◆ Exercise directions
Extract, verbatim, all lines starting at the one containing "EVO, 21.3R3-EVO" and ending with the final line of the listing, and no others.

◆ Recorded information

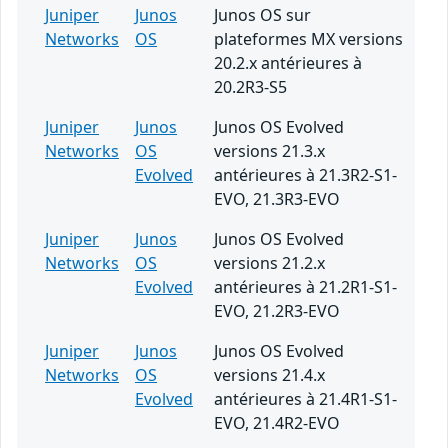
Juniper
Junos
Junos OS sur
Networks
OS
plateformes MX versions
20.2.x antérieures à
20.2R3-S5
Juniper
Junos
Junos OS Evolved
Networks
OS
versions 21.3.x
Evolved
antérieures à 21.3R2-S1-
EVO, 21.3R3-EVO
Juniper
Junos
Junos OS Evolved
Networks
OS
versions 21.2.x
Evolved
antérieures à 21.2R1-S1-
EVO, 21.2R3-EVO
Juniper
Junos
Junos OS Evolved
Networks
OS
versions 21.4.x
Evolved
antérieures à 21.4R1-S1-
EVO, 21.4R2-EVO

◆ Response area
EVO, 21.3R3-EVO
Juniper
Junos
Junos OS Evolved
Networks
OS
versions 21.2.x
Evolved
antérieures à 21.2R1-S1-
EVO, 21.2R3-EVO
Juniper
Junos
Junos OS Evolved
Networks
OS
versions 21.4.x
Evolved
antérieures à 21.4R1-S1-
EVO, 21.4R2-EVO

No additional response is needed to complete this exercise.